◆ **Dataset excerpts**:
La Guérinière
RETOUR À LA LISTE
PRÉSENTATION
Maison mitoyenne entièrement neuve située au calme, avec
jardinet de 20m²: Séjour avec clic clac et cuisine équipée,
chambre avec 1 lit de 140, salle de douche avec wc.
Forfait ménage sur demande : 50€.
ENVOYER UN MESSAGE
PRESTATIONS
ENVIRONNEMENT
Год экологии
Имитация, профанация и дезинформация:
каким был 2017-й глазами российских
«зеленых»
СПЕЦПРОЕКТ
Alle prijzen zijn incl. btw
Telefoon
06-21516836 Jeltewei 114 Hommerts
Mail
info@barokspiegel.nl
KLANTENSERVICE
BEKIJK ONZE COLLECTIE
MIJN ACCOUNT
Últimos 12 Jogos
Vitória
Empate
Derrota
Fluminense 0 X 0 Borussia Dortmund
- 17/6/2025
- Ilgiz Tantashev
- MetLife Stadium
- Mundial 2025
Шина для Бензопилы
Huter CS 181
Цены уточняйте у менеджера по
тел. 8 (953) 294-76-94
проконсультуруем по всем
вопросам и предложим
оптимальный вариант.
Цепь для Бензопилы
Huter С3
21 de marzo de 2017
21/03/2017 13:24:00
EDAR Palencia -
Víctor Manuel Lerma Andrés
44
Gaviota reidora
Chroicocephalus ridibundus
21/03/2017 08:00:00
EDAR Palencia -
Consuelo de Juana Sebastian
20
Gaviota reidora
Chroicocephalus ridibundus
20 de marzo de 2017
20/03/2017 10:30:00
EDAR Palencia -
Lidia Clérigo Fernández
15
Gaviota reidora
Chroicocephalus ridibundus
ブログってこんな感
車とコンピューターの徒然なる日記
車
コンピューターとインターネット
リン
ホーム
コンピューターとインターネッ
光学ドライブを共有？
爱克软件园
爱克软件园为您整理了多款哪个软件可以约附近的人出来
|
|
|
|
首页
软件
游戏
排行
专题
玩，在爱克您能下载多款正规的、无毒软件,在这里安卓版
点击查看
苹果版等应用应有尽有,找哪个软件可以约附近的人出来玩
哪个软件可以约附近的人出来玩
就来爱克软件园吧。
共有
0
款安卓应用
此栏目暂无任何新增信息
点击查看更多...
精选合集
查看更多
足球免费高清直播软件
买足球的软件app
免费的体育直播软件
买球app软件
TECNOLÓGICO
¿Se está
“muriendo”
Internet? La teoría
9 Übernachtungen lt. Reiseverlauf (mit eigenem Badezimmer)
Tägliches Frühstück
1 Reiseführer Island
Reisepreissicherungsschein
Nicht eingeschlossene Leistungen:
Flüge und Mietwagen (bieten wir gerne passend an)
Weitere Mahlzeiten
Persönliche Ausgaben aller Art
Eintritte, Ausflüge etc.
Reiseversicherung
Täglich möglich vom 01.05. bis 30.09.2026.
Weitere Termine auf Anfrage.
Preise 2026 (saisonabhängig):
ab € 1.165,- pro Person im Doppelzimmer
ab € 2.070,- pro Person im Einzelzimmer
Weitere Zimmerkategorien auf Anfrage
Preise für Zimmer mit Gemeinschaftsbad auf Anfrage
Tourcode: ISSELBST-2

◆ **Problem statement**:
Among the entries above, say how many lines hold the word "Weitere". No other words belong in the answer.

◆ **Solution for this task**:
3